ARM's LSE (for atomics) and MySQL

ARM introduced LSE (Large System Extensions) as part of its ARMv8.1 specs. This means if your processor is ARMv8.1 compatible it would support LSE. LSE are meant to optimize atomic instructions by replacing the old styled exclusive load-store using a single CAS (compare-and-swap) or SWP (for exchange), etc…. Said extensions are known to inherently increase performance of applications using atomics.

Understanding LSE

To better understand LSE let’s take a working example to see how the code is generated and possible optimization.

LSE turned off

As you can see there is a loop for doing CAS. Load the value, check with expected value and if different then store the value. Main loop is a 5 step process with 2 exclusive instructions with respective memory ordering. SWAP too has a loop for checking if the store is successful.

ARM has multiple variant of load/store instructions so before we proceed let’s take a minute to understand these variants.

stlxrb: store exclusive with release semantics/ordering. Provide exclusive access to the said cache line. “b” represents byte. (other variant half-word (2), word(4), double-word (8)).

stlrb: store with release semantics/ordering helping suggest ordering semantics only but not exclusive access.

strb: normal store to a non-atomic variable (no ordering semantics)

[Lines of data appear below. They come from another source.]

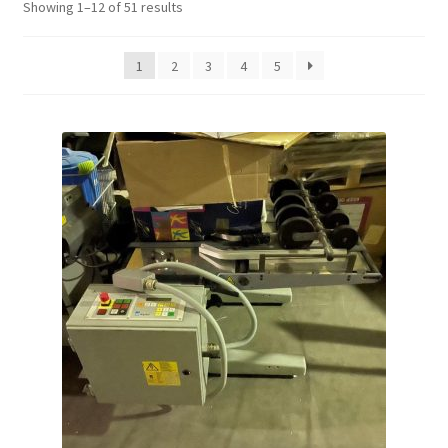
Showing 1–12 of 51 results
1
2
3
4
5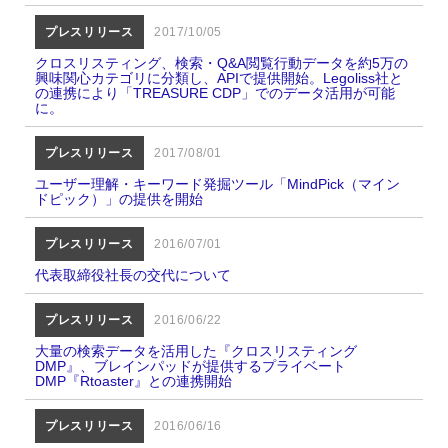
プレスリリース
2017/10/05
クロスリスティング、検索・Q&A閲覧行動データを約5万の
興味関心カテゴリに分類し、APIで提供開始。Legoliss社と
の連携により「TREASURE CDP」でのデータ活用が可能
に。
プレスリリース
2017/08/01
ユーザー理解・キーワード発掘ツール「MindPick（マイン
ドピック）」の提供を開始
プレスリリース
2016/07/01
代表取締役社長の交代について
プレスリリース
2016/06/22
大量の検索データを活用した『クロスリスティング
DMP』、ブレインパッドが提供するプライベート
DMP『Rtoaster』との連携開始
プレスリリース
2016/06/16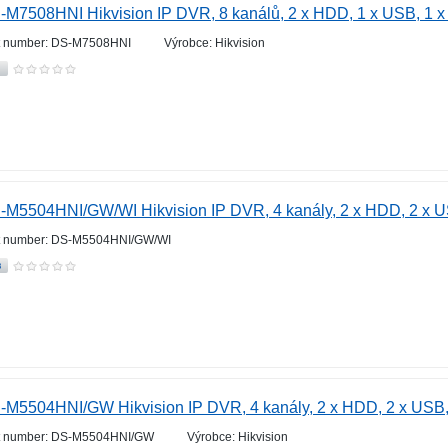
-M7508HNI Hikvision IP DVR, 8 kanálů, 2 x HDD, 1 x USB, 1 x
t number: DS-M7508HNI
Výrobce: Hikvision
-M5504HNI/GW/WI Hikvision IP DVR, 4 kanály, 2 x HDD, 2 x U
t number: DS-M5504HNI/GW/WI
-M5504HNI/GW Hikvision IP DVR, 4 kanály, 2 x HDD, 2 x USB,
t number: DS-M5504HNI/GW
Výrobce: Hikvision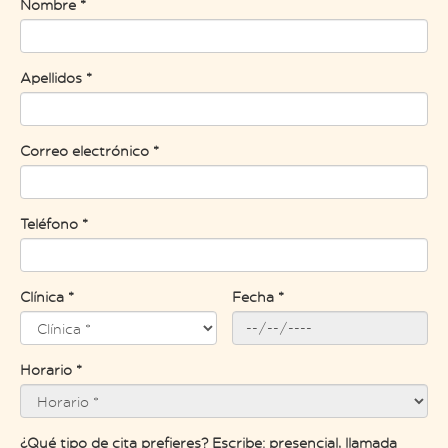
Nombre *
Apellidos *
Correo electrónico *
Teléfono *
Clínica *
Fecha *
Horario *
¿Qué tipo de cita prefieres? Escribe: presencial, llamada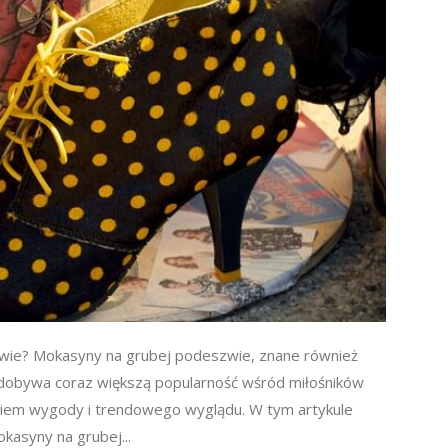
zwie? Mokasyny na grubej podeszwie, znane również
zdobywa coraz większą popularność wśród miłośników
niem wygody i trendowego wyglądu. W tym artykule
okasyny na grubej...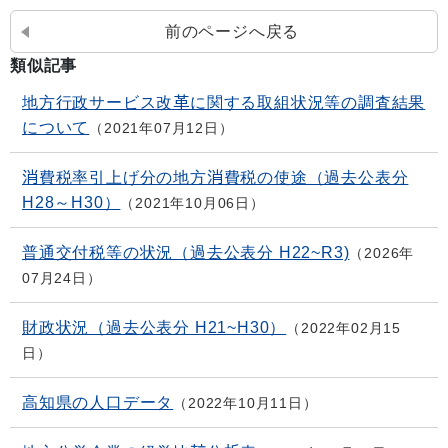
前のページへ戻る
類似記事
地方行政サービス改革に関する取組状況等の調査結果
について
2021年07月12日
消費税率引上げ分の地方消費税の使途（過去公表分
H28～H30）
2021年10月06日
普通交付税等の状況（過去公表分 H22~R3)
2026年
07月24日
財政状況（過去公表分 H21~H30）
2022年02月15
日
高知県の人口データ
2022年10月11日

Naturally one may ask how come both seq-cst and release memory order generate the same asm instruction. This is because store-release in ARM-v8 is multi-copy atomic, that is, if one agent has seen a store-release, then all agents have seen the store-release. There are no requirements for ordinary stores to be multi-copy atomic. [Something similar to mov+fence or xchg in x86_64 domain].

LSE turned on

So let’s now see what would happen if we now turn-lse on. LSE support was added with ARM-v8.1 specs and so if the default compilation is done, gcc will try to make binary compatible with a wider aarch64 processors and may not enable the specific functionality. In order to enable lse user need to specify extra compilation flags:

There are multiple ways to turn-on lse:

Compile with gcc-6+ by specifying lse flag as -march=armv8-a+lse
Compile with gcc-6+ by specifying ARMv8.1 (or higher) (that will auto-enable all ARMv8.1 functionalities). -march=armv8.1-a

No more while loop. Single instruction (CASALB) to do the compare and swap (that takes care of load and store) and same way SWAPLB to do the exchange. Sounds optimized. More about performance below.

But there is one problem, what if binaries are compiled with +lse support but the target machine doesn’t support lse as it is only arm-v8 compatible. This problem is solved with gcc-9.4+ by introducing -moutline-atomics (default enabled with gcc-10.1 can be disabled with -mno-outline-atomics). GCC auto emits a code with dynamic check with both variants (lse and non-lse). Runtime a decision is taken and accordingly said variant is executed.

Let’s see what is emitted if compiled with gcc-10 (with -moutline-atomic making it compatible on all aarch64 machines)

code	asm (perf output)
bool expected = true; flag.compare_exchange_strong(expected, false);	<__aarch64_cas1_acq_rel>: __aarch64_cas1_acq_rel(): │ adrp x16, 11000 <__data_start> │ ldrb w16, [x16, #25] │ ↓ cbz w16, 14 │ casalb w0, w1, [x2] │ ← ret │14: uxtb w16, w0 │ 18: ldaxrb w0, [x2] │ cmp w0, w16 │ ↓ b.ne 2c │ stlxrb w17, w1, [x2] │ ↑ cbnz w17, 18 │2c: ← ret

Notice the branching instruction (highlighted in green) to select appropriate logic.

LSE in action

While all this sounds interesting but does it really help? What if the new instruction takes more cycles. Only one way to find out: Benchmark.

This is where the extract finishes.